By Robyn Rexin
Vienna Moilliet, who grew up on the family sheep ranch and helped with lambing in the spring as soon as she was old enough, is now headed back to the Phillipines to be a missionary and do some midwifery.
She leaves on Sept. 2 for Tagaytay on the island of Luzon. She plans on staying long term but hopes to come home every two years for a couple of months.
Moilliet took a 2 1/2 year course in the Phillipines training to be a midwife and missionary. and wrote her final exams in the United States. She is looking forward to going back to the Phillipines and will be working for Safe Refuge International.
Moilliet will be a missionary for the Phillipines Mission, which is under the Vavenby Christian Church (VCC). Vienna will mostly be ministering to women and children who have been in sex slavery. There is extreme poverty in the country so children have been sold or born into it. Women are tricked or forced into it.
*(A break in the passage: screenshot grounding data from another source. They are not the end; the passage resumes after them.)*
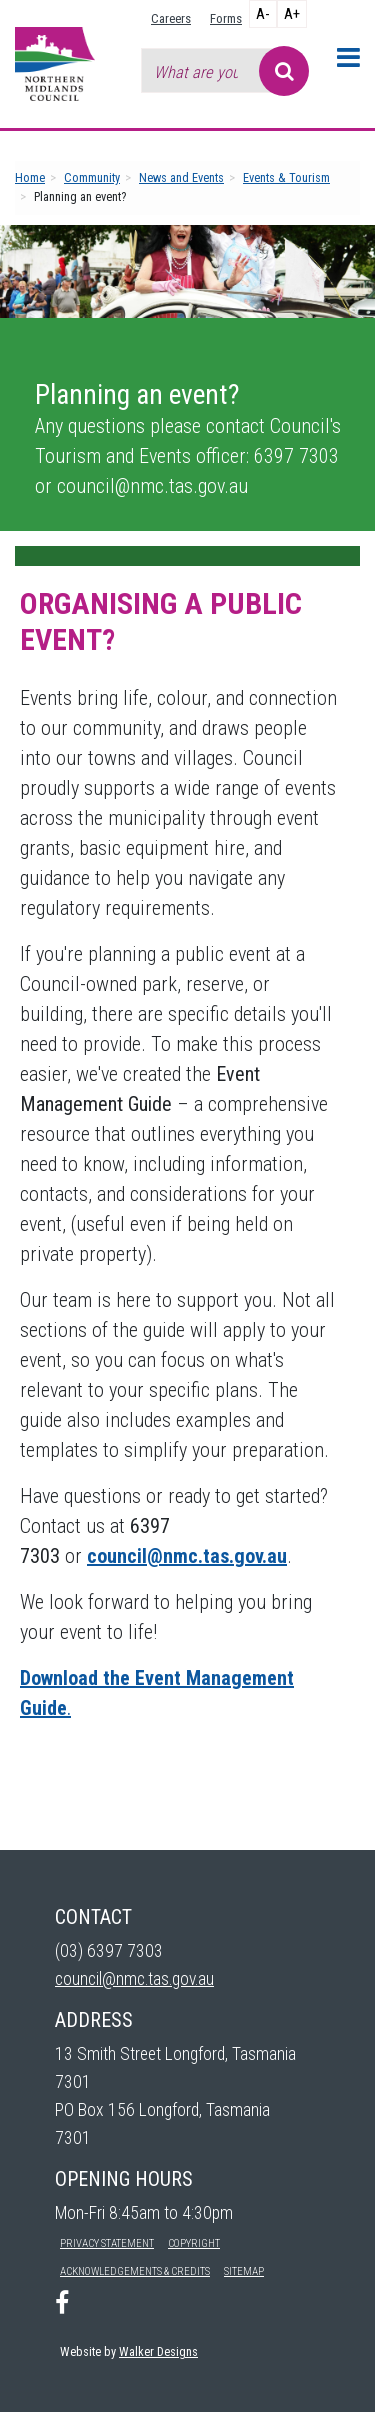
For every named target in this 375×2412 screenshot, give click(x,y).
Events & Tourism (286, 177)
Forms (226, 18)
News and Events (181, 177)
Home (30, 177)
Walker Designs (158, 2351)
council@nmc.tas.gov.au (134, 1979)
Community (92, 177)
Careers (171, 18)
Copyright (194, 2243)
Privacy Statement (107, 2243)
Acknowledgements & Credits (135, 2271)
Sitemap (244, 2271)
She will also be working with women and their children who live on the streets by building relationships and doing activities with them.
This is all volunteer work and she has to supply her own room and board. She will be dependent on donations from individuals and churches. Moilliet has visited several churches to talk about the ministry and what she will be doing.
Anyone wishing to donate should do so through the VCC because Safe Refuge International is American and getting a receipt is not possible. VCC has the ministry.
Vienna said that making the decision to leave her community and family was the most difficult decision she has had to make. She said, “After lots of prayer I truly felt called to this ministry. I want to build a bridge between the North Thompson and this ministry in the Phillipines by keeping connected as much as possible, showing how God is working on the other side of the world.”
She thanks everyone in Vavenby who has been so encouraging in the past. She is very proud that this is where her roots are.
Vienna’s last Sunday at VCC is Aug. 26. Following the service there will be a potluck lunch. Some tears are expected then but they are sure to be flowing at the airport on Sept. 2. Dad is already teary -eyed.
There had been a lot of work at the Vavenby railroad crossing on Vavenby Bridge Road this last week. Large amounts of gravel for the use of the new ties for the rail extension were being dumped, causing lots of dust to go up into the air.
There were flaggers on both sides of the tracks to stop cars when the gravel truck was moving. During that very hot weather the flaggers headed for the shade when not needed.
The Bookmobile arrived at the Vavenby library on July 26 and held a Book Club. Three elementary students and two preschoolers showed up as well as many adults.
The children were handed little red bags containing a paper to fill out for a draw held later in the summer, a record to write down the titles of books read, and stickers to put in the record after five titles listed.
The children started with an art project. They made bubble print planets to go with the theme of Blast Off. Craft leader Nicole Loureiro, who works for the TNRD library system and goes to all outlying areas, handed out a white paper with different sized circles on it to each child. Then they blew bubbles of various colours onto the paper.
While letting the paper dry in the sun the children went into the Bookmobile to choose some books to take home to read. After that they went back outside to cut out the splatter painted circles, glue them on black card stock, and add colourful star stickers. Each child had some good memories to take home.